Он произнес это злобным ядовитым тоном. Я украдкой бросила на него взгляд и увидела, что он вновь принялся грызть ногти.
— Почему же ты его ненавидишь? — спокойно спросила я.
— Потому что он дьявол. Он пытался убить мою маму — украсть у нее дом и деньги, а потом убить.
— Почему ты так думаешь?
— Мне мама рассказывала.
— Ты ее очень сильно любишь?
— Не знаю. Да, наверное. Она очень красивая. Красивее вас. Сейчас она в Лондоне с моей сестрой. Как бы я хотел быть с ними.
— Возможно, когда закончится война, ты вернешься к ней.
— Я бы убежал, но до Лондона так далеко, я могу случайно оказаться там, где идут бои. Они сейчас везде идут. В Бакленде говорят только о войне… Можно, я расскажу вам кое-что?
— Что же?
— На прошлой неделе я видел, как в дом вносили раненого на носилках. Он был весь в крови.
Он произнес это так испуганно, что я даже поразилась.
— Ты что, боишься вида крови? Его бледное лицо вспыхнуло.
— Я же не сказал, что испугался, — быстро ответил он.
— Нет… но тебе это не понравилось, да?
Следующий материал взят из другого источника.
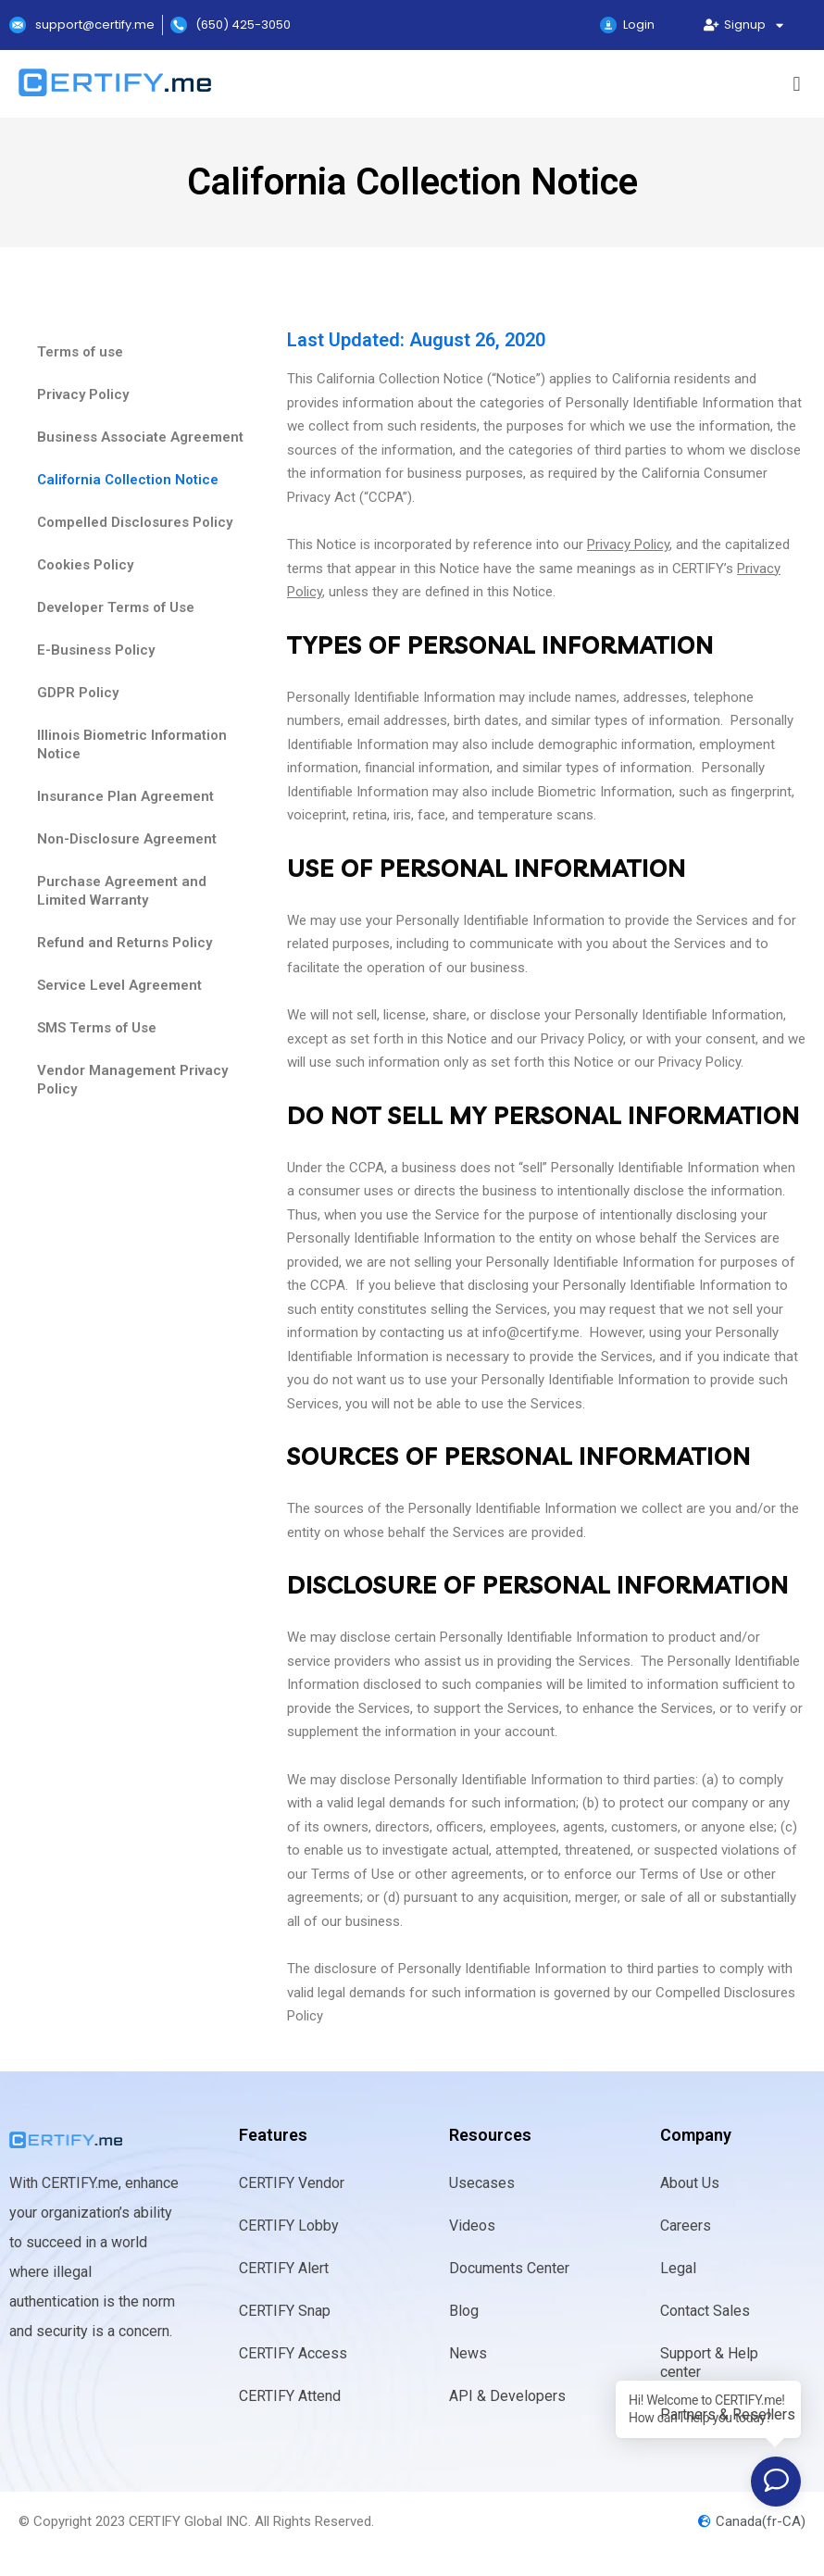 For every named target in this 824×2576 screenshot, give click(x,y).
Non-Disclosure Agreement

Мне тоже не нравится — это, конечно, неприятное зрелище, — но я не пугаюсь, когда вижу кровь.
— Я совсем не могу видеть кровь, — сказал он, помолчав немного. — Я такой с детства, это не моя вина.
— Возможно, тебя испугали, когда ты был ребенком.
— Вот и мама то же говорит. Она рассказала мне, что однажды, когда она держала меня на руках, в комнату ввалился отец и начал орать на нее, а затем ударил по лицу и разбил до крови. Кровь закапала прямо на меня. Я сам не помню этого, но она говорит, что все так и было.
Я ужаснулась — сердце во мне заныло, — но постаралась не подать вида, как мне тяжело.
— Мы не будем говорить об этом, если ты сам не захочешь. О чем бы ты хотел побеседовать?
— Расскажите мне, что вы делали, когда вам было столько лет, сколько мне, и как вы выглядели, и что говорили, и были ли у вас братья и сестры?
И вот я начала рассказывать историю своей жизни, чтобы помочь мальчику забыть его собственную, а он сидел и глядел на меня; и к тому времени, когда пришла Матти и принесла кое-что поесть, он уже настолько успокоился, что поболтал с ней немного, потом увидел на тарелке пирожки с мясом, глаза у него сделались круглыми — и пирожков сразу не стало; а я сидела и не отрывала взгляда от его точеного лица, такого непохожего на лицо его отца, и от черных кудряшек на голове. Потом я почитала ему немного, и он выбрался из своего кресла и свернулся калачиком на полу у моих ног, словно маленькая собачка, которая нашла друзей в чужом доме, и когда я наконец захлопнула книгу, он поднял на меня глаза и улыбнулся — и эта улыбка была улыбкой Ричарда, а не его матери.